By Anne D. Picker, International Economist, Econoday     Monday, March 26, 2001

Europe
What started out as a relatively benign week turned into a rout on Wednesday, as the indexes followed here ricocheted ever lower as investors reacted to the Federal Reserve's 50 basis point interest rate cut. British and European investors didn't like it anymore than U.S. investors did on Tuesday. Then the Frankfurt DAX, Paris CAC and the London FTSE 100 index sank further on doubts over earnings and economic data, which are expected to grow weaker yet.. European stocks dropped after a broad range of companies said profits would drop because of slowing economic growth. European Central Bank President Wim Duisenberg suggested that European growth may be affected by worse than expected weakness in the U.S. economy, finally recognizing that the U.S. slowdown is going to have a significant impact on Europe. The consensus opinion was that if the policy makers of the European Central Bank aren't thinking of cutting interest rates to spur economic activity, they should be.
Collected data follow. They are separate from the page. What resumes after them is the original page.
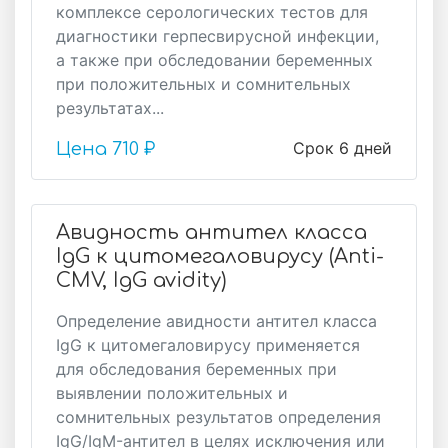
комплексе серологических тестов для
диагностики герпесвирусной инфекции,
а также при обследовании беременных
при положительных и сомнительных
результатах...
Срок 6 дней
Цена
710 ₽
Авидность антител класса
IgG к цитомегаловирусу (Anti-
CMV, IgG avidity)
Определение авидности антител класса
IgG к цитомегаловирусу применяется
для обследования беременных при
выявлении положительных и
сомнительных результатов определения
IgG/IgM-антител в целях исключения или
European and British equities rallied Friday at the end of a disastrous week that saw many fall into bear market territory. Technology and telecommunications stocks led the rebound, but analysts were wary about the strength of the recovery, adding that investors would be looking for signs of a recovery in the U.S. economy before any confidence was restored in the market.

Asia
Japanese stocks proved to be a one day wonder on Wednesday. The Nikkei rocketed as public funds moved into the market following easing moves by the Bank of Japan and a top level government promise to push the nation's banks to clean up their bad loan mess. The Nikkei 225 average soared 912.97, or 7.5 percent, to finish at 13103.94, its seventh largest percentage gain ever and the largest point gain since January 16, 1998. The Nikkei had hit 16 year lows just a few days earlier. At first, the Nikkei dropped as Tuesday's U.S. stock declines blunted the positive reaction to the Bank of Japan's announcement on Monday. But the Tokyo market turned higher as what appeared to be public funds stepped in with aggressive buying. Traders said postal savings and insurance funds apparently bought stocks to enhance market gains from Monday's "quantitative easing" by the Bank of Japan and Prime Minister Yoshiro Mori's pledge to U.S. President George W. Bush to clean up bad debts swiftly and boost domestic demand.